Civil society, MPAs to help implement human rights laws together

By Our Correspondent
January 18, 2019

Sindh Assembly lawmakers, civil society and activists on Thursday agreed to work closely to implement the human rights and labour laws in Sindh to improve the state of human rights and fulfil international commitments, including those made under the GSP+ arrangement with the European Union.

Advertisement

The consensus was reached at a dialogue between Sindh MPAs and representatives of civil society titled ‘Economy, Trade and Human Rights’, organised by the Pakistan Institute of Labour Education and Research (Piler) at Sindh Assembly Committee Room.

Lawmakers, including Pakistan Peoples Party’s Farrukh Shah, Ghanwar Ali Khan Isran, Kalsoom Chandio, Ghazala Sial, Shahnaz Begum and Munawar Ali Wassan; Grand Democratic Alliance’s Arif Jatoi and Nusrat Sehar Abbasi; Pakistan Tehreek-e-Insaf’s Adeel Ahmed, Sidra Imran and Adeeba Hassan; Muttahida Quami Movement’s Jawed Hanif Khan and Mangla Sharma; and Tehreek-e- Labbaik Pakistan’s Mufti Qasim Fakhri attended the session.

The civil society members appreciated the MPAs for making legislation after the 18th Amendment, which is an example for other provinces. They urged the legislators to make rules of business of all the new laws pertaining to human rights and labour welfare for their effective implementation.

Speaking on the occasion, Sindh Assembly Deputy Speaker Rehana Leghari said bureaucracy is the main hindrance in the implementation of the legislations and collective efforts are required to improve the human rights situation in the province. She stressed upon the need for a creative opposition and a cooperative treasury for legislation and policy action on human rights and labour rights.

The civil society activists informed the legislators that Pakistani businesses have greatly benefitted from the European Union’s Generalised Scheme of Preference (GSP)-Plus facility for duty-free exports of Pakistani products into all member countries of the EU.

Joint Director of Piler, Zulfiqar Shah, informed the meeting that Pakistan got GSP+ Status in 2014 and has already reaped significant economic benefits for five years now. The textile sector is the biggest beneficiary of the GSP+ scheme, which has a huge impact on Pakistan’s economy as its average share in the total exports in recent years is almost 60 per cent with a significant 8 per cent contribution to the GDP. The textile sector alone employs 40 per cent of the industrial workforce, he said.
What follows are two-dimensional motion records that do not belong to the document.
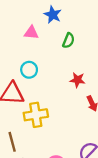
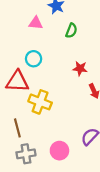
yellow cross: (36, 115) -> (40, 102), turned 30

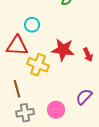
red star: (80, 68) -> (63, 50), moved, size x1.6

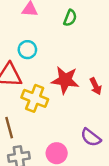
purple semicircle: (84, 97) -> (91, 137), turned -96

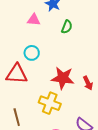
yellow cross: (35, 98) -> (50, 103), moved

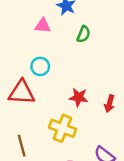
red star: (63, 78) -> (79, 97), size x0.7
red arrow: (88, 83) -> (109, 104), turned 40

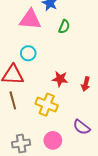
pink triangle: (43, 26) -> (30, 19), size x1.6
brown line: (22, 146) -> (13, 100), moved

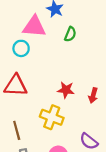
cyan circle: (28, 53) -> (21, 48), moved
brown line: (13, 100) -> (17, 130), moved

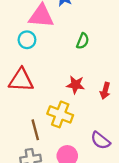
green semicircle: (70, 34) -> (83, 41), moved
brown line: (17, 130) -> (35, 130), moved

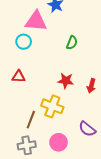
red triangle: (21, 80) -> (18, 77), size x0.6
brown line: (35, 130) -> (31, 120), turned 36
Shah added that the preferential access to the EU market is conditional to Pakistan maintaining ratification and effective implementation of the key international conventions concerning human rights, including civil and political rights, labour rights, environmental protection and good governance.

“There is a general consensus that the GSP+ scheme is not only beneficial for Pakistan’s businesses and creates employment, it is also an agenda of greater improvement in the situation of human rights and labour rights, an area neglected for long,” he said. “It is quite important to make collective efforts to demonstrate both progress and commitment for compliance, which will result not only in continuation of the GSP+ but will open up new opportunities of international cooperation.”

Shah said that Pakistan needs to implement key reforms to improve human rights and labour rights before the next GSP+ review report of EU due in January 2020. He suggested that provincial legislators must play the role of watchdog and oversee implementation on key commitments.

Former adviser to Sindh chief minister Dr Kaiser Bengali gave a presentation about his research about 25 years of Pakistan’s economy and said that there is dismal growth in both agriculture and manufacturing sectors which are main pillars of the economy.

He said our exports have not grown, whereas imports are increasing more. Currently, imports are increasing by 6.4 per cent, whereas exports at the rate of 4 per cent, which has aggravated the balance of trade of Pakistan.

According to Bengali, the average growth of major crops like wheat, rice, sugarcane and cotton during the last 25 years was only 1 per cent, whereas population is growing at the rate of 2.5 per cent. Our labour force growth is 3.5 per cent, so we are not producing enough food for our population, which would soon create a food crisis. You have to increase jobs at a rapid rate through increasing manufacturing industries, he added.

The noted economist further said that railway cargo transportation should be increased, which would save more fuel as transportation via trucks consumes 30 per cent more fuel than the railway. He recommended the formation of a holding company of both Pakistan Railways and NLC for cargo transportation.